# Can I mix RAW with kibble



## nicoleprice84 (Dec 28, 2012)

I have read some comments that it is not wise to mix raw food and kibble. The RAW diet is appealing to me, but the availability of meat is limited. We live in a relatively small town and Wal-Mart is the only place to get meat. 

Ideally, I would like to mix the kibble and raw, though not necessarily at the same time. 
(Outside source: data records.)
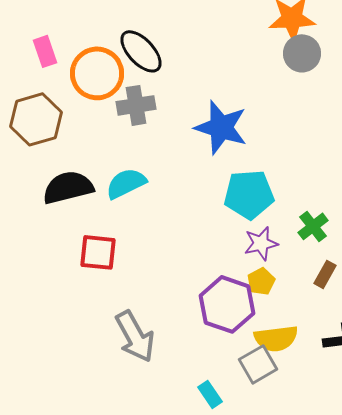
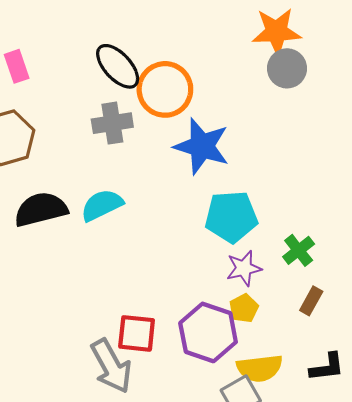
orange circle: (97, 73) -> (165, 89), moved
red square: (98, 252) -> (137, 333), moved

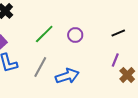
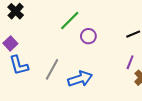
green line: (44, 34) -> (70, 21), moved

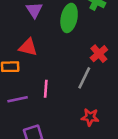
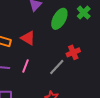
red triangle: (28, 47) -> (28, 38), moved

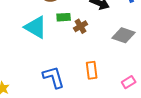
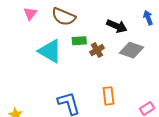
gray diamond: (124, 35) -> (131, 50), moved

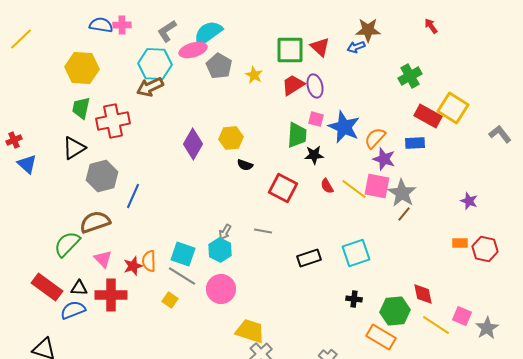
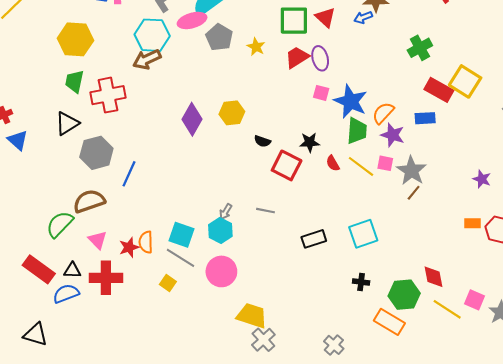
green trapezoid: (297, 135) -> (357, 131), moved
black star: (314, 155) -> (310, 142), moved
black semicircle: (245, 165) -> (262, 141), moved
pink square: (377, 186) -> (385, 163), size x0.6

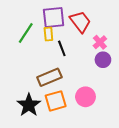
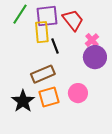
green line: (26, 33) -> (20, 14), moved
yellow rectangle: (48, 34) -> (42, 32), size x1.5
purple circle: (103, 60) -> (95, 57), size x1.5

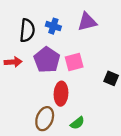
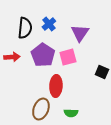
purple triangle: (87, 22) -> (80, 33), moved, turned -42
blue cross: (53, 26) -> (49, 24), turned 32
green semicircle: (77, 123) -> (71, 113), turned 40

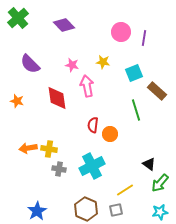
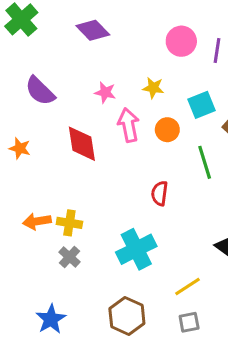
red semicircle: (93, 125) -> (160, 193), moved
orange circle: (110, 134) -> (167, 130), moved
gray cross: (59, 169) -> (69, 257), moved, turned 32
gray square: (116, 210) -> (189, 322), moved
Tonight, I mixed the following tonight: (total of apx 8-10 oz) 
Fromm puppy kibble 
apx 2 oz chicken gizzard and heart mix
apx 2 oz pork spare rib (bone removed)
(pork and gizzard heart mix was chopped in the ninja)
a drizzle of ground beef liquid fat
All ingredients were mixed thoroughly.

He ate almost the entire bowl. I haven't measured exactly, but he has eaten approximately 3 cups of food today, mostly kibble, and a slice of Quiznos prime rib. (He loves to ride with me on errands and is spoiled to getting small treats if I stop for food.)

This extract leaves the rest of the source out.